Every operation that could break the empty scripts/compile_allowlist.txt lives outside BatchCopyPaste.forward:

  • Disk I/O / decode / RLE expansion → bank.__getitem__ (worker process)
  • Class-balanced index sampling → BankSampler.__iter__ (worker)
  • Predicate filtering (e.g. CLIP threshold) → BankCocoCropDataset (worker, deterministic walk on rejection)
  • Crop staging → stage_bank_batch (worker collate, single pre-allocated buffer + scatter)

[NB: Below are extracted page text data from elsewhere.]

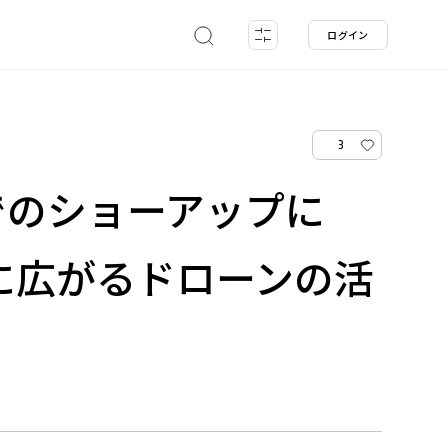
ログイン
3
でのショーアップに
に広がるドローンの活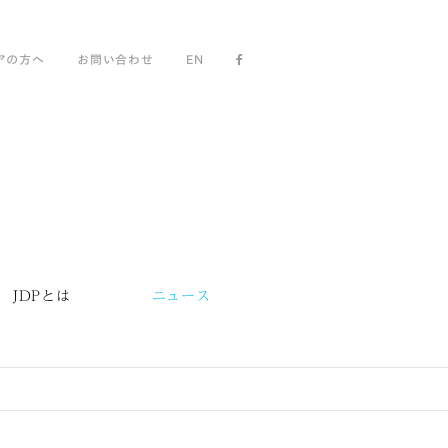
アの方へ
お問い合わせ
EN
JDPとは
ニュース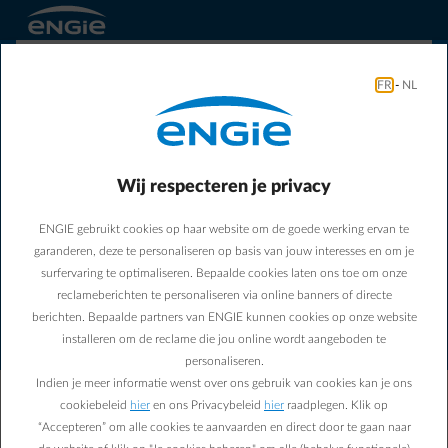
FR
-
NL
Wij respecteren je privacy
ENGIE gebruikt cookies op haar website om de goede werking ervan te
Er is een verbindingsfout
garanderen, deze te personaliseren op basis van jouw interesses en om je
opgetreden. Controleer uw
surfervaring te optimaliseren. Bepaalde cookies laten ons toe om onze
internetverbinding en probeer
reclameberichten te personaliseren via online banners of directe
berichten. Bepaalde partners van ENGIE kunnen cookies op onze website
het opnieuw.
installeren om de reclame die jou online wordt aangeboden te
personaliseren.
Indien je meer informatie wenst over ons gebruik van cookies kan je ons
Ons team is op de hoogte gebracht van deze fout.
cookiebeleid
hier
en ons Privacybeleid
hier
raadplegen. Klik op
Noteer dit identificatienummer: SCGP-2319. Geef
“Accepteren” om alle cookies te aanvaarden en direct door te gaan naar
het door aan de support als het probleem aanhoudt.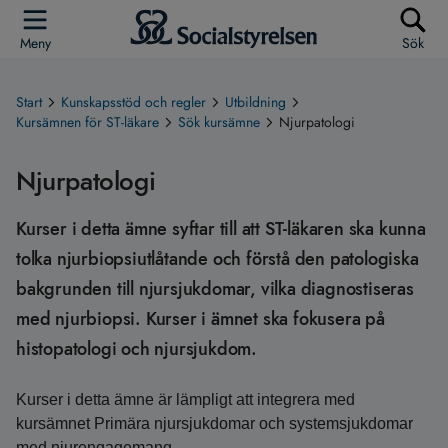
Meny
Sök
Start
Kunskapsstöd och regler
Utbildning
Kursämnen för ST-läkare
Sök kursämne
Njurpatologi
Njurpatologi
Kurser i detta ämne syftar till att ST-läkaren ska kunna
tolka njurbiopsiutlåtande och förstå den patologiska
bakgrunden till njursjukdomar, vilka diagnostiseras
med njurbiopsi. Kurser i ämnet ska fokusera på
histopatologi och njursjukdom.
Kurser i detta ämne är lämpligt att integrera med
kursämnet Primära njursjukdomar och systemsjukdomar
med njurengagemang.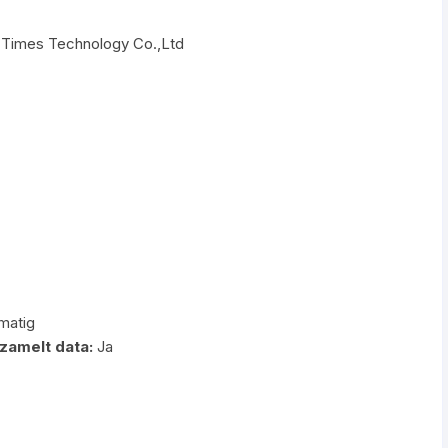
Times Technology Co.,Ltd
matig
zamelt data:
Ja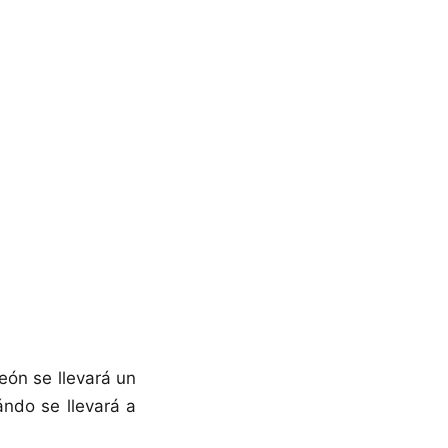
eón se llevará un
ándo se llevará a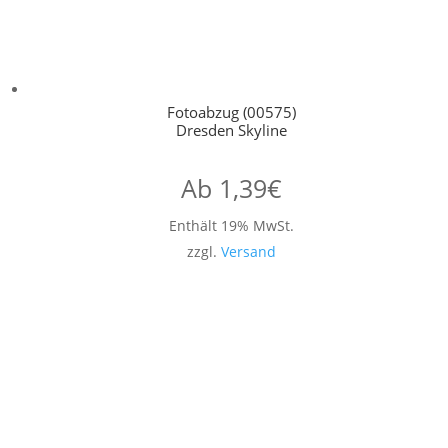
Fotoabzug (00575)
Dresden Skyline
Ab
1,39
€
Enthält 19% MwSt.
zzgl.
Versand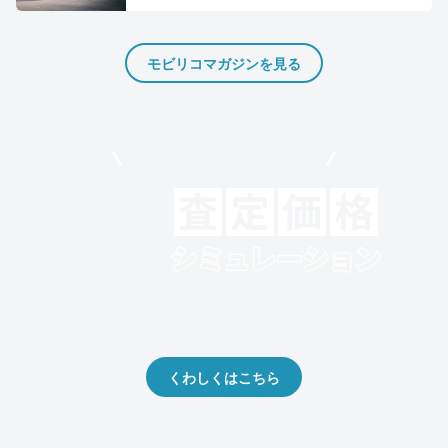
モビリコマガジンを見る
モビリコでクルマを売りたい方
クルマの将来的な価値を予測！
出品や下取りの際の参考に。
くわしくはこちら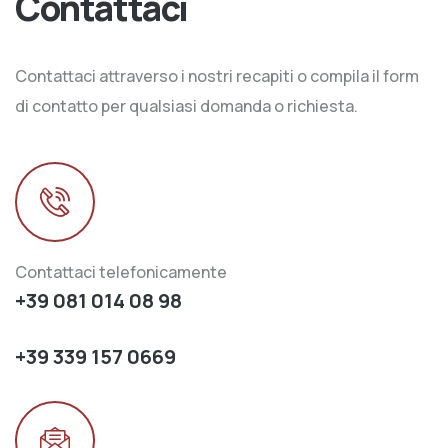
Contattaci
Contattaci attraverso i nostri recapiti o compila il form
di contatto per qualsiasi domanda o richiesta.
Contattaci telefonicamente
+39 081 014 08 98
+39 339 157 0669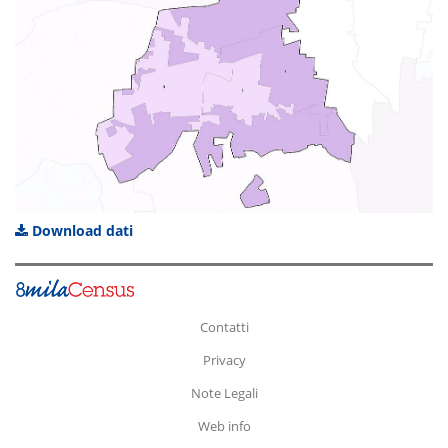
Download dati
Contatti
Privacy
Note Legali
Web info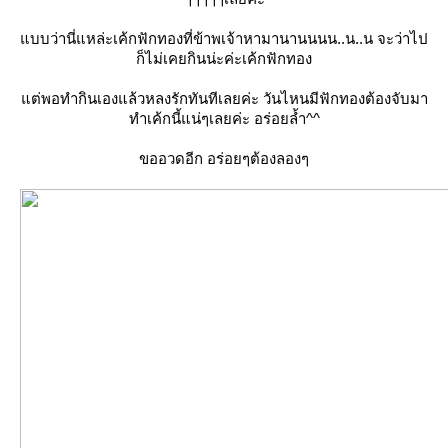
แบบว่านี่แหล่ะเค้กฟักทองที่ข้าพเจ้าหามานานนนน..น..น จะว่าไป
ก็ไม่เคยกินน่ะค่ะเค้กฟักทอง
แต่พอทำกินเองแล้วหลงรักทันทีเลยค่ะ วันไหนมีฟักทองต้องจับมา
ทำเค้กนี้แน่ๆเลยค่ะ อร่อยล้ำ^^
ขออวดอีก อร่อยๆต้องลองๆ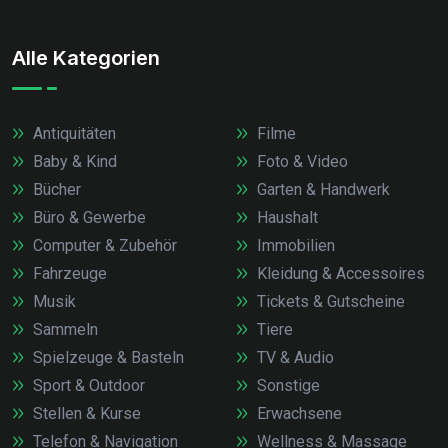
Alle Kategorien
Antiquitäten
Filme
Baby & Kind
Foto & Video
Bücher
Garten & Handwerk
Büro & Gewerbe
Haushalt
Computer & Zubehör
Immobilien
Fahrzeuge
Kleidung & Accessoires
Musik
Tickets & Gutscheine
Sammeln
Tiere
Spielzeuge & Basteln
TV & Audio
Sport & Outdoor
Sonstige
Stellen & Kurse
Erwachsene
Telefon & Navigation
Wellness & Massage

The forward sees only: - The target PaddedBatchedDenseSample (unchanged) - A pre-staged source-view tensor produced from the bank batch - One torch.multinomial over a uniform weight tensor to pick which staged candidate fires per target row

tests/test_bank_compile_clean.py parametrizes the existing ADR-0008 §D7 gate over the BankSource path — empty allow-list passes. tests/test_batch_copy_paste_bitwise.py pins BatchCopyPaste(default_config) against the v0.3.0 forward output; the default IntraBatchSource is byte-identical.

Bank serialization

All three backends share the same logical record:

image:      uint8  [3, h, w]   (RGB, no decode at read time)
alpha:      bool   [1, h, w]   (instance mask, decoded RLE)
class_id:   int64               (zero-indexed)
embedding:  float16 [256] | None (optional CLIP-style vector)

Per-backend layout:

Backend Layout
memmap images.dat + alpha.dat + classes.npy + optional embeddings.dat + meta.json
lmdb data.mdb (B-tree, packed binary records) + meta.json
webdataset shard-{NNNNNN}.tar (crop_{idx:08d}.bin packed records) + index.parquet + meta.json

meta.json carries format, format_version, num_crops, crop_h, crop_w, num_classes, has_embeddings, segpaste_version, build_seed, class_frequencies, and a SHA-256 of itself (with the hash field excluded) used as the version cache key.

Optional dependencies

  • bank-memmap: numpy >= 1.26
  • bank-lmdb: lmdb >= 1.4
  • bank-webdataset: webdataset >= 0.2.86, pyarrow >= 15
  • bank (umbrella): all three above

Each backend's import is guarded by a require_* helper in segpaste._internal.imports that raises ImportError with an install hint at first use.

Build path

scripts/build_instance_bank.py walks COCO instances in (image_id, annotation_id) lexicographic order, crops each annotation to its bbox, center-pads to --crop-size, and writes the bank in the selected format. Two builds with the same inputs produce byte-identical banks (verified by meta.json#sha256).

KS soft-report extension

tests/test_batch_copy_paste_ks.py already records paste-area / per-image paste count / per-class histograms over IntraBatchSource draws (ADR-0008 §D6 30-day burn-in). After this ADR, the test is parametrized over ["intrabatch", "bank"]; the bank-mode snapshot lives at tests/fixtures/ks_snapshot_bank.pt (added in a follow-up once the bank-mode burn-in begins).

Consequences

  • The default-config forward path is bitwise-identical to v0.3.0; existing pipelines do not need to change.
  • A new source: SourceConfig field on BatchCopyPasteConfig (discriminated by kind) plumbs both strategies through Pydantic config — YAML configs without source: continue to load unchanged.
  • K_source = 1 (one paste per target slot) matches v0.3.0 "one source per target" semantics. Multi-crop-per-target bursts are a future extension; relaxing this lifts the source-view's K beyond 1 and the slot-merge logic (_merge_slots) is already shaped for arbitrary K_s (verified by the bank-mode tests with K_s = 1 but the merge code uses K_t for output K).
  • AffinePropagator.forward signature change from (padded, placement) to (target, source, placement) is a hard break for any direct caller. The repo's only direct callers (BatchCopyPaste, tests/test_affine_propagate.py, tests/test_batch_copy_paste_ks.py) are migrated as part of this ADR.

Tracking

  • Initial PR sequence: PR1 propagator refactor → PR2 SourceStrategy protocol → PR3 SourceConfig discriminated union → PR4 InstanceBank
  • MemmapBank + BankSampler + loader → PR5 build script + LMDBBank → PR6 WebDatasetBank → PR7 BankSource + KS gate + this ADR.
  • Burn-in: ADR-0008 §D6 30-day window applies to the bank-mode KS draws once a snapshot fixture lands. After the burn-in, a follow-up amendment promotes the bank-mode KS gate from soft-report to hard threshold.
  • Follow-ups: predicate-filtered hot path (CLIP) instrumentation, multi-crop-per-target (K_source > 1), promotion of backend classes
  • BankSampler to the public surface.